René Redzepi To Close (And Do Other Crazy Things With) World-Famous Restaurant Noma
There will be a new location on a large plot of scrabbly urban land with a structure, according to The New York Times, “like an auditorium-size crack den.”
René Redzepi’s fine dining establishment sought to create both new and familiar flavors with ingredients from the Nordic region, an area not known for either its produce or its cuisine. His team crafts dishes of wild and scavenged plants, creates new ingredients with unusual or revived preservation techniques, and serves food unlike anything anywhere in the world. Think malted flatbread coated with juniper powder and served with snail-stuffed foraged flowers.
Noma is a hugely influential restaurant, still packed and still on the cutting edge; no critic is calling the place stale. Yet Redzepi announced yesterday that he’ll be closing the restaurant on New Year’s Eve, 2016. Even crazier is what he plans to do after that.
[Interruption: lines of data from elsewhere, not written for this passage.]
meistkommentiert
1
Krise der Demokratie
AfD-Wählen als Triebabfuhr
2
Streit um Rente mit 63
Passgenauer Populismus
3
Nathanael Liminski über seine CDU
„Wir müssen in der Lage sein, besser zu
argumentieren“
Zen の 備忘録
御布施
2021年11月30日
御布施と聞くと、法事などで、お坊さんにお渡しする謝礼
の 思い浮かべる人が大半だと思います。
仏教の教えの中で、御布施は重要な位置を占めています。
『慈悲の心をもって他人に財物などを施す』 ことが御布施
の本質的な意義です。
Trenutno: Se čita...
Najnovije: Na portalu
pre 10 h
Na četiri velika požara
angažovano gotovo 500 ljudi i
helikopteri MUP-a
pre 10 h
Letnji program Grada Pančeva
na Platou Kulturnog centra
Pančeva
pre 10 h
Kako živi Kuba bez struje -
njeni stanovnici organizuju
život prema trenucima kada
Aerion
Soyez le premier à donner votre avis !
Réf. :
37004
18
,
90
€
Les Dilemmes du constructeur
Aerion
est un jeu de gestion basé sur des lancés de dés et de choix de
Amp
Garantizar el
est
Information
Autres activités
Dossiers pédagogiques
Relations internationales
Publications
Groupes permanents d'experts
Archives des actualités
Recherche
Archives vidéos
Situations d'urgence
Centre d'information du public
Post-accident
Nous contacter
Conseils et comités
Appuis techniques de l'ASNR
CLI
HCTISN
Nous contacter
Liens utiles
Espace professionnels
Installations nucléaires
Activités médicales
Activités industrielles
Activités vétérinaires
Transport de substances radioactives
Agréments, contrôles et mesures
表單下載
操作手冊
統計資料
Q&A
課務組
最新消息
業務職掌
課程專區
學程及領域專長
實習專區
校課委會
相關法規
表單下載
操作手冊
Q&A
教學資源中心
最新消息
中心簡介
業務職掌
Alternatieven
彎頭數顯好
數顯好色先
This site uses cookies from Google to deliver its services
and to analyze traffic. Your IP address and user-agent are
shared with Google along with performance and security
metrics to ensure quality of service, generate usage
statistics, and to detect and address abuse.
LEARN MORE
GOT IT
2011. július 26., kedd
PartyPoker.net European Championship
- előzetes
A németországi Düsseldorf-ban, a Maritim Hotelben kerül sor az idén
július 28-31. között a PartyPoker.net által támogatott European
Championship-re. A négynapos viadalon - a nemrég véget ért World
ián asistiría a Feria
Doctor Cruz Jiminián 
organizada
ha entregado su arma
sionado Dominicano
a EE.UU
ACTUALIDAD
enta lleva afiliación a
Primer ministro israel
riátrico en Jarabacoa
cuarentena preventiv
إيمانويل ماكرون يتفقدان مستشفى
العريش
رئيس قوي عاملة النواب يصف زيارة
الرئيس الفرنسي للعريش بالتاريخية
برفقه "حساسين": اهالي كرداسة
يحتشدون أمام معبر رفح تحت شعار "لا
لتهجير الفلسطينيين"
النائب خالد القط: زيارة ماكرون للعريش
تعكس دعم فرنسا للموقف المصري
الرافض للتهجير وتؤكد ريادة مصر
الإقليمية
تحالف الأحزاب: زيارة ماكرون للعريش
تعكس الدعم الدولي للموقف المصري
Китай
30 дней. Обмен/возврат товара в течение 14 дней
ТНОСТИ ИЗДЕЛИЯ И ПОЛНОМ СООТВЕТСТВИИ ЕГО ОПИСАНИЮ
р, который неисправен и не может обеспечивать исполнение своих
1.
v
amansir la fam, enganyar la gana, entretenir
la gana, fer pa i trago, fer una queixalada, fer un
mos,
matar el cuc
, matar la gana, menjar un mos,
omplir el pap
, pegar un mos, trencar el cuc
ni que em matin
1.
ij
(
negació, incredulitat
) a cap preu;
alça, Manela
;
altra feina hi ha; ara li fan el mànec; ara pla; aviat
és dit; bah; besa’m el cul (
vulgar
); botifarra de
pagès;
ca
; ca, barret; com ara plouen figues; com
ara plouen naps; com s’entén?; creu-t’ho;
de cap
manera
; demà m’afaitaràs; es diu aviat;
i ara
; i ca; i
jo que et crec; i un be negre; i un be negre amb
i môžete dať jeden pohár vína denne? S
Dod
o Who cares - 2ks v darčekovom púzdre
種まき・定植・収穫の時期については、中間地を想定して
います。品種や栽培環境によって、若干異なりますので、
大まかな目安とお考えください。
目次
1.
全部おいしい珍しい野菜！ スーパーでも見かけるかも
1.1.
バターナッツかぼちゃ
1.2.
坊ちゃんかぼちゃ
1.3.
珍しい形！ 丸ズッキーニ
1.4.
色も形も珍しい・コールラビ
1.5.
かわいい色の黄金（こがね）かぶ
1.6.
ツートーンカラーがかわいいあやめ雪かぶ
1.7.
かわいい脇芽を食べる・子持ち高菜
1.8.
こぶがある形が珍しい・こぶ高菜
Noma in its original location will be no more; Redzepi plans to reopen a spot under the same name just outside Copenhagen’s Christiana neighborhood, an area known for a sort of hippie anarchist lawlessness. His new location is a large plot of scrabbly urban land with a structure, according to the Times report, “like an auditorium-size crack den.” In this spot he’ll create a variety of urban farms – one on the roof, some on the land, one that he envisions as floating on a raft. (We actually have one of those floating barge-farms right here on our own Hudson River.)
The new restaurant will be heavily seasonal, but in a different way from Noma’s previous incarnation. Its menu will be split up by season: game in the fall, seafood in the winter, and vegetarian in the spring and summer. This latter sounds ambitious for a fine-dining restaurant, but Noma has always leaned much more heavily towards produce than towards meat. And Redzepi will also open a second, more casual restaurant, according to the Times.
Between the closing of the existing Noma and the establishment of the new setup, the Noma team will head to Australia to play around with native Australian ingredients in the same way they play with Nordic ingredients today. Which sounds fun! But not as much fun as if Redzepi opened a restaurant closer to us.